On Thursday, 22 October 2015 at 13:53:33 UTC, pineapple wrote:
import std.concurrency;
Generator!int sequence(int i){
    return new Generator!int({
        yield(i);
        while(i > 1){
            yield(i = (i % 2) ? (i * 3 + 1) : (i >> 1));
        }
    });
}

Which can be used like so:

import std.stdio;
void main(){
    foreach(i; sequence(11)){
        writeln(i);
    }
}

And now I'd like to make one more improvement, but this I haven't been able to figure out. What if I wanted the argument and output types to be longs instead of ints?

D's templates are easy (you actually used one in there, the Generator is one!)

Try this:

import std.concurrency;
Generator!T sequence(T)(T i){
    return new Generator!T({
        yield(i);
        while(i > 1){
            yield(i = (i % 2) ? (i * 3 + 1) : (i >> 1));
        }
    });
}


The first set of args, `(T)`, are the template arguments. You can then use hat anywhere in teh function as a type placeholder.

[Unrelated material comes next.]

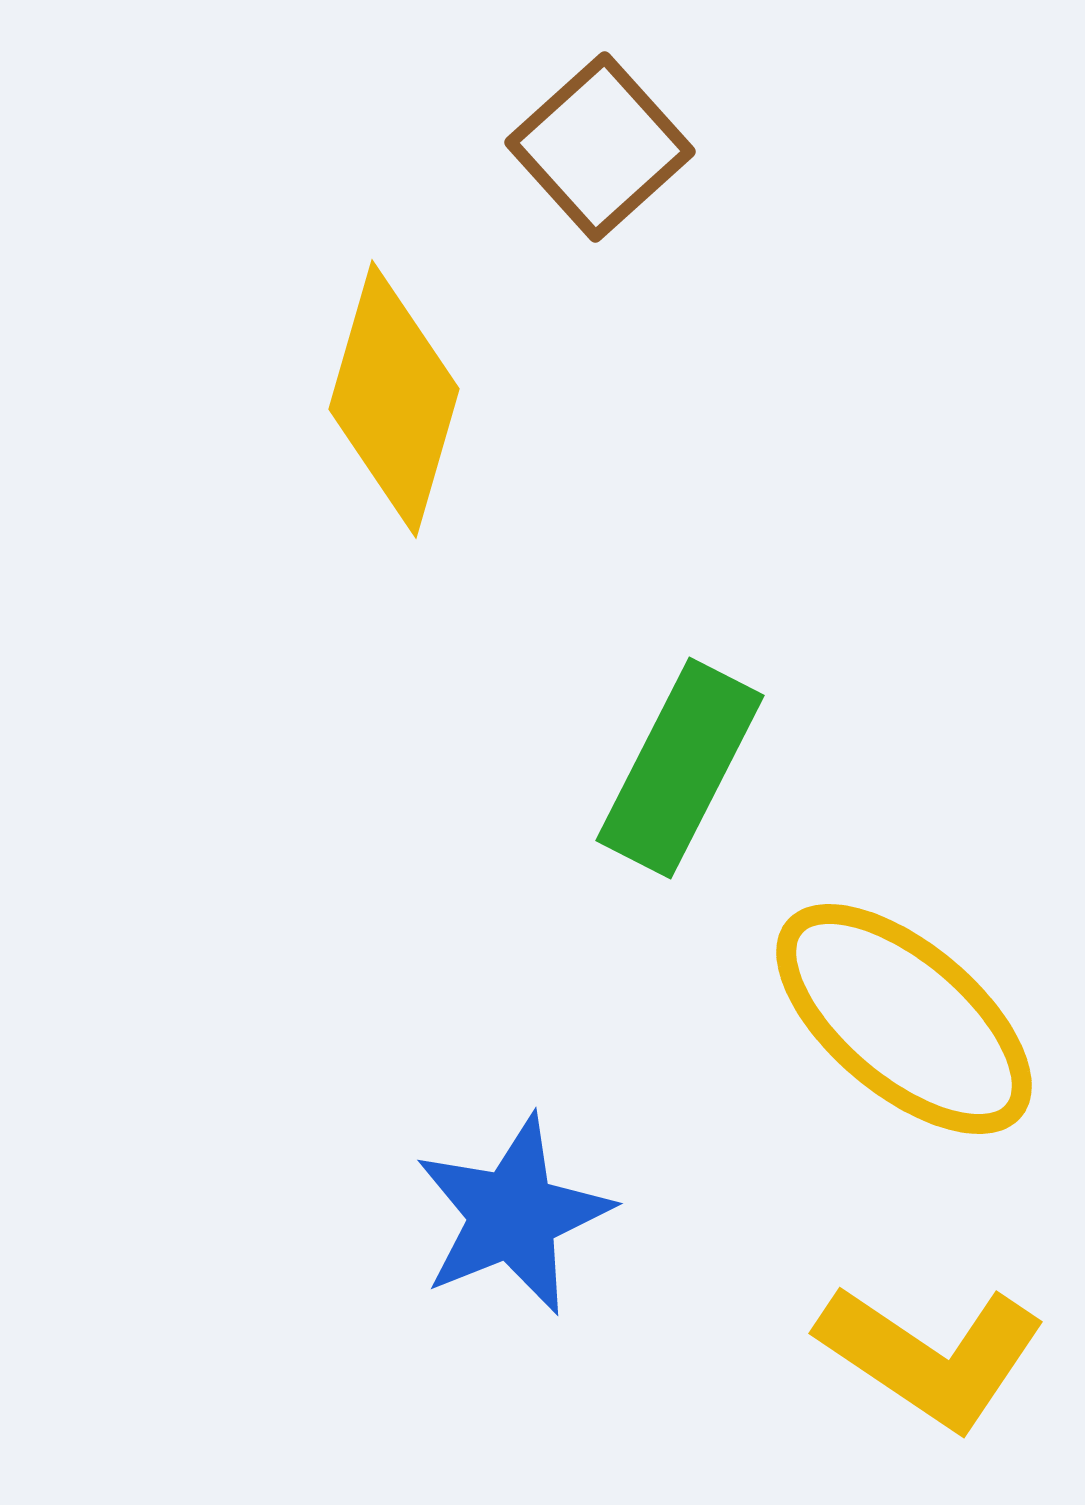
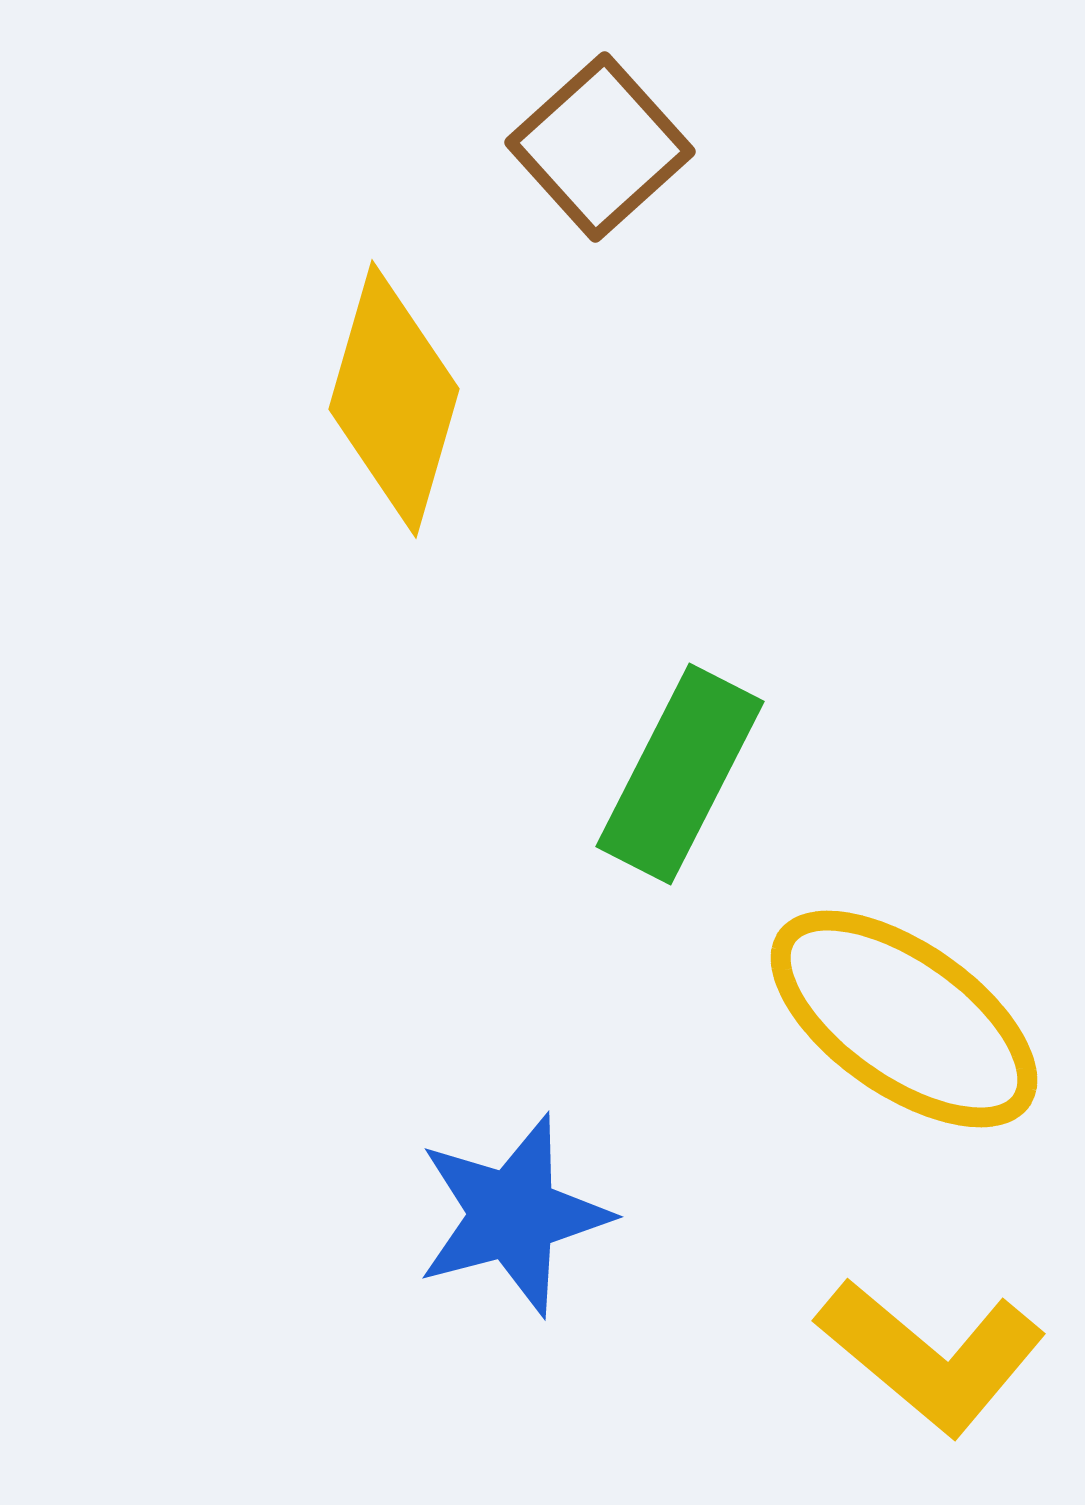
green rectangle: moved 6 px down
yellow ellipse: rotated 5 degrees counterclockwise
blue star: rotated 7 degrees clockwise
yellow L-shape: rotated 6 degrees clockwise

Now, when you call it, it can automatically deduce the types:

     foreach(i; sequence(11)){ // still works, uses int
     foreach(i; sequence(11L)){ // also works, uses long now

Or you can tell your own args explicitly:

     foreach(i; sequence!long(11)){ // uses long



The pattern is name!(template, args, ...)(regular, args...)

The ! introduces template arguments. If there is just one simple argument - one consisting of a single word - you can leaves the parenthesis out.